(Records to use):
• • •
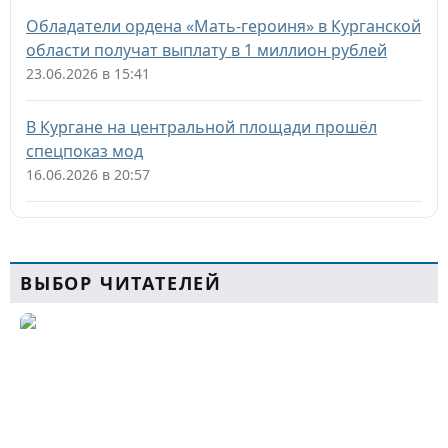
Обладатели ордена «Мать-героиня» в Курганской
области получат выплату в 1 миллион рублей
23.06.2026 в 15:41
В Кургане на центральной площади прошёл
спецпоказ мод
16.06.2026 в 20:57
ВЫБОР ЧИТАТЕЛЕЙ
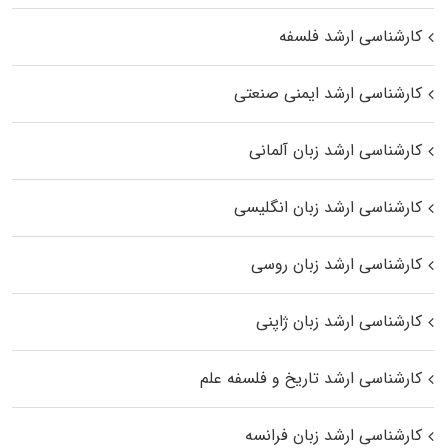
کارشناسی ارشد فلسفه
کارشناسی ارشد ایمنی صنعتی
کارشناسی ارشد زبان آلمانی
کارشناسی ارشد زبان انگلیسی
کارشناسی ارشد زبان روسی
کارشناسی ارشد زبان ژاپنی
کارشناسی ارشد تاریخ و فلسفه علم
کارشناسی ارشد زبان فرانسه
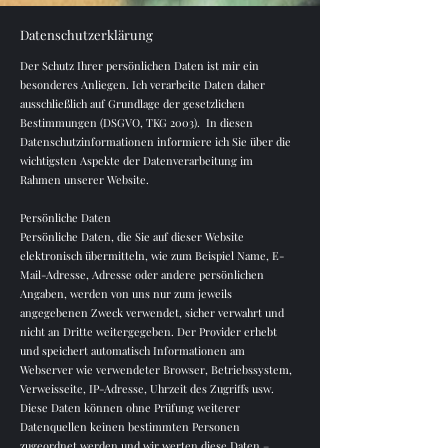
Datenschutzerklärung
Der Schutz Ihrer persönlichen Daten ist mir ein
besonderes Anliegen. Ich verarbeite Daten daher
ausschließlich auf Grundlage der gesetzlichen
Bestimmungen (DSGVO, TKG 2003). In diesen
Datenschutzinformationen informiere ich Sie über die
wichtigsten Aspekte der Datenverarbeitung im
Rahmen unserer Website.
Persönliche Daten
Persönliche Daten, die Sie auf dieser Website
elektronisch übermitteln, wie zum Beispiel Name, E-
Mail-Adresse, Adresse oder andere persönlichen
Angaben, werden von uns nur zum jeweils
angegebenen Zweck verwendet, sicher verwahrt und
nicht an Dritte weitergegeben. Der Provider erhebt
und speichert automatisch Informationen am
Webserver wie verwendeter Browser, Betriebssystem,
Verweisseite, IP-Adresse, Uhrzeit des Zugriffs usw.
Diese Daten können ohne Prüfung weiterer
Datenquellen keinen bestimmten Personen
zugeordnet werden und wir werten diese Daten –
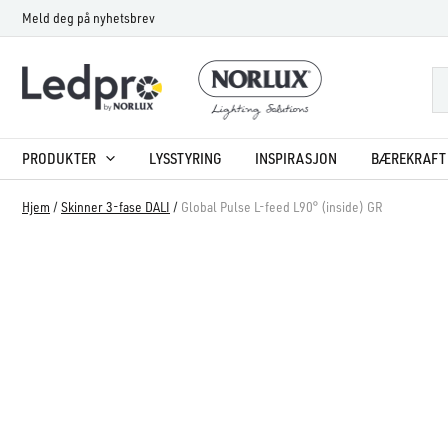
Hopp
Meld deg på nyhetsbrev
rett
til
innholdet
PRODUKTER
LYSSTYRING
INSPIRASJON
BÆREKRAFT 
Hjem
/
Skinner 3-fase DALI
/
Global Pulse L-feed L90° (inside) GR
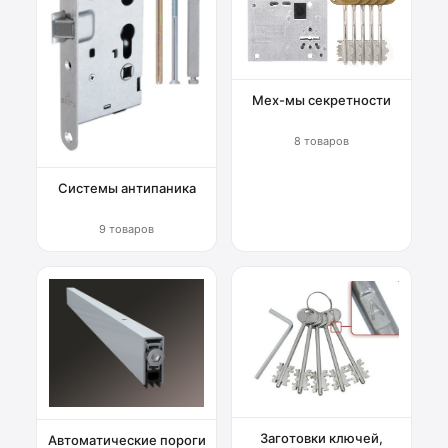
Мех-мы секретности
8 товаров
Системы антипаника
9 товаров
Заготовки ключей,
Автоматические пороги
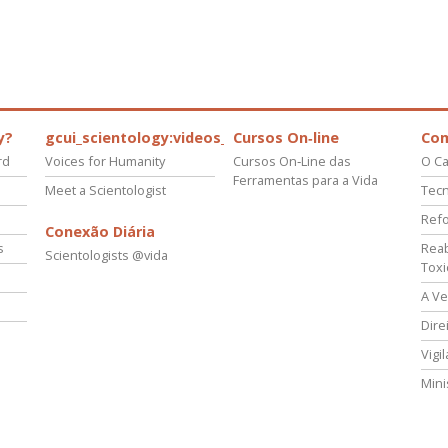
y?
gcui_scientology:videos_about_kyalami_from_scnnw
Cursos On‑line
Co
rd
Voices for Humanity
Cursos On‑Line das
O Ca
Ferramentas para a Vida
Meet a Scientologist
Tecn
Refo
Conexão Diária
s
Reab
Scientologists @vida
Tox
A Ve
Dire
Vigi
Mini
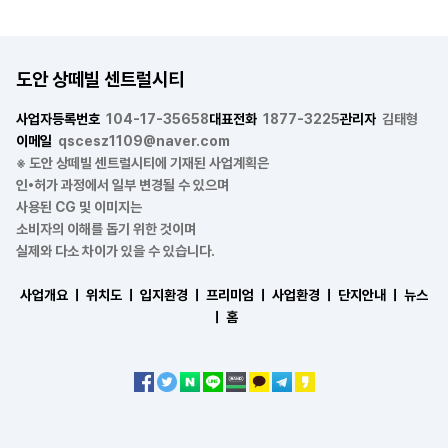
도안 상떼빌 센트럴시티
사업자등록번호
104-17-35658
대표전화
1877-3225
관리자
김태형
이메일
qscesz1109@naver.com
※ 도안 상떼빌 센트럴시티에 기재된 사업계획은
인•허가 과정에서 일부 변경될 수 있으며
사용된 CG 및 이미지는
소비자의 이해를 돕기 위한 것이며
실제와 다소 차이가 있을 수 있습니다.
사업개요 ㅣ
위치도 ㅣ
입지환경 ㅣ
프리미엄 ㅣ
사업환경 ㅣ
단지안내 ㅣ
뉴스
ㅣ
홈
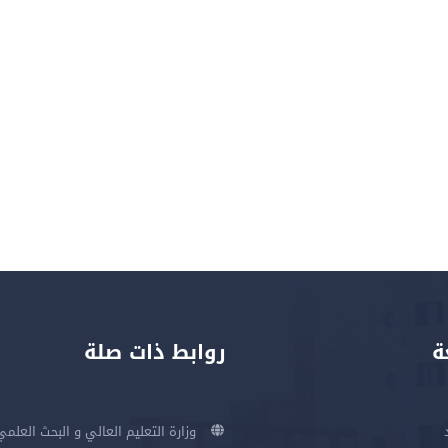
ة
روابط ذات صلة
وزارة التعليم العالي و البحث العلمي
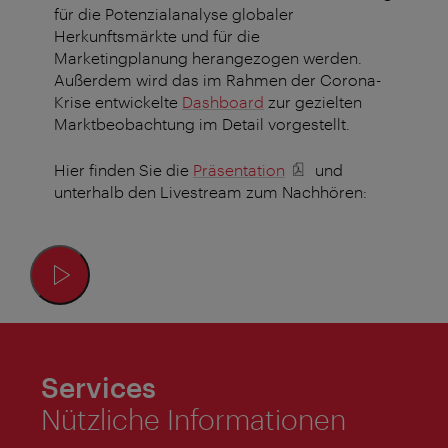
für die Potenzialanalyse globaler
Herkunftsmärkte und für die
Marketingplanung herangezogen werden.
Außerdem wird das im Rahmen der Corona-
Krise entwickelte
Dashboard
zur gezielten
Marktbeobachtung im Detail vorgestellt.
Hier finden Sie die
Präsentation
und
unterhalb den Livestream zum Nachhören:
Services
Nützliche Informationen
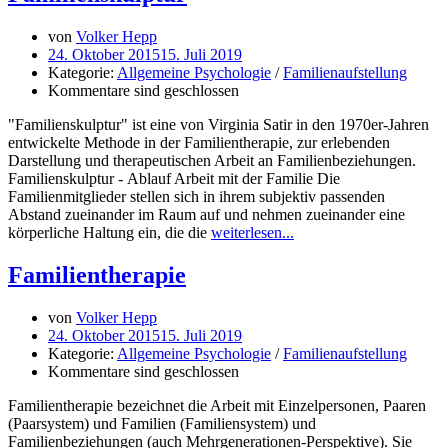
von
Volker Hepp
24. Oktober 2015
15. Juli 2019
Kategorie:
Allgemeine Psychologie
/
Familienaufstellung
Kommentare sind geschlossen
"Familienskulptur" ist eine von Virginia Satir in den 1970er-Jahren
entwickelte Methode in der Familientherapie, zur erlebenden
Darstellung und therapeutischen Arbeit an Familienbeziehungen.
Familienskulptur - Ablauf Arbeit mit der Familie Die
Familienmitglieder stellen sich in ihrem subjektiv passenden
Abstand zueinander im Raum auf und nehmen zueinander eine
körperliche Haltung ein, die die
weiterlesen...
Familientherapie
von
Volker Hepp
24. Oktober 2015
15. Juli 2019
Kategorie:
Allgemeine Psychologie
/
Familienaufstellung
Kommentare sind geschlossen
Familientherapie bezeichnet die Arbeit mit Einzelpersonen, Paaren
(Paarsystem) und Familien (Familiensystem) und
Familienbeziehungen (auch Mehrgenerationen-Perspektive). Sie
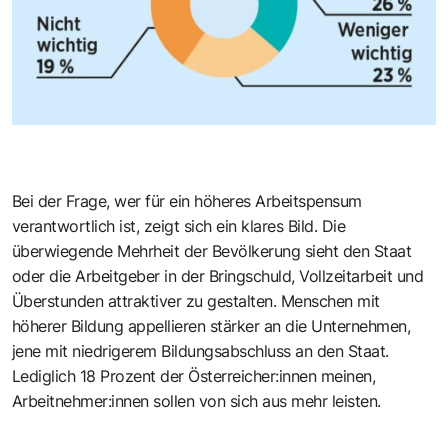
Bei der Frage, wer für ein höheres Arbeitspensum
verantwortlich ist, zeigt sich ein klares Bild. Die
überwiegende Mehrheit der Bevölkerung sieht den Staat
oder die Arbeitgeber in der Bringschuld, Vollzeitarbeit und
Überstunden attraktiver zu gestalten. Menschen mit
höherer Bildung appellieren stärker an die Unternehmen,
jene mit niedrigerem Bildungsabschluss an den Staat.
Lediglich 18 Prozent der Österreicher:innen meinen,
Arbeitnehmer:innen sollen von sich aus mehr leisten.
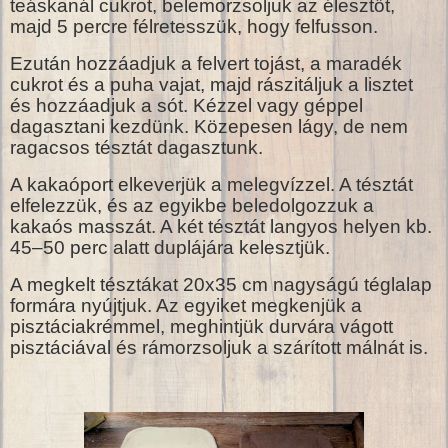
teáskanál cukrot, belemorzsoljuk az élesztőt,
majd 5 percre félretesszük, hogy felfusson.
Ezután hozzáadjuk a felvert tojást, a maradék
cukrot és a puha vajat, majd rászitáljuk a lisztet
és hozzáadjuk a sót. Kézzel vagy géppel
dagasztani kezdünk. Közepesen lágy, de nem
ragacsos tésztát dagasztunk.
A kakaóport elkeverjük a melegvízzel. A tésztát
elfelezzük, és az egyikbe beledolgozzuk a
kakaós masszát. A két tésztát langyos helyen kb.
45–50 perc alatt duplájára kelesztjük.
A megkelt tésztákat 20x35 cm nagyságú téglalap
formára nyújtjuk. Az egyiket megkenjük a
pisztáciakrémmel, meghintjük durvára vágott
pisztáciával és rámorzsoljuk a szárított málnát is.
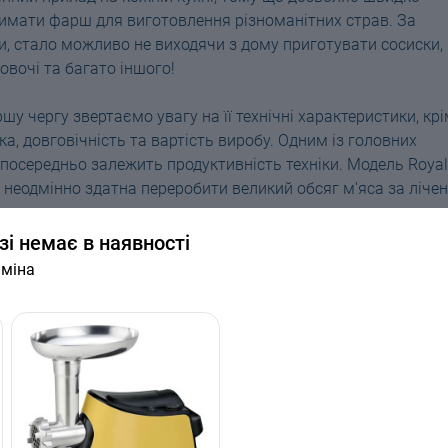
римати фарш для виготовлення різноманітних страв. За
, стало можливо не виходячи з дому приготувати сосиски,
овочі та багато іншого!
шу чергу звертаємо увагу на її технічні характеристики, кр
а, довговічність та вартість виробу. Одним із головних
езпосередньо залежить продуктивність техніки. Модель Royal
і неодмінно здатна переробити великий обсяг м'яса за лічен
зі немає в наявності
аміна
у. Виробники Royalty Line також акцентують увагу на
а решіток, аксесуари виготовлені зі спеціального сплаву
ійність та довговічну службу.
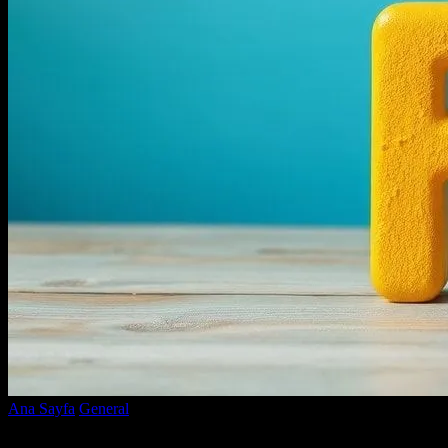
Ana Sayfa
General
Eğlencenin Gücü: Yaşamımızı Nasıl
Şekillendirir?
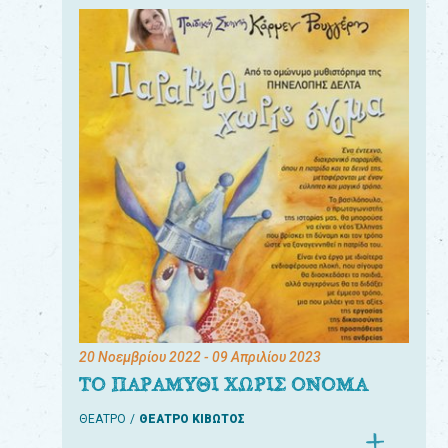
20 Νοεμβρίου 2022
- 09 Απριλίου 2023
ΤΟ ΠΑΡΑΜΥΘΙ ΧΩΡΙΣ ΟΝΟΜΑ
ΘΕΑΤΡΟ
ΘΕΑΤΡΟ ΚΙΒΩΤΟΣ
• • •
(How to complete this task): Find the lines above holding the word "cukrot" and show them.

(Answer for the task):
teáskanál cukrot, belemorzsoljuk az élesztőt,
cukrot és a puha vajat, majd rászitáljuk a lisztet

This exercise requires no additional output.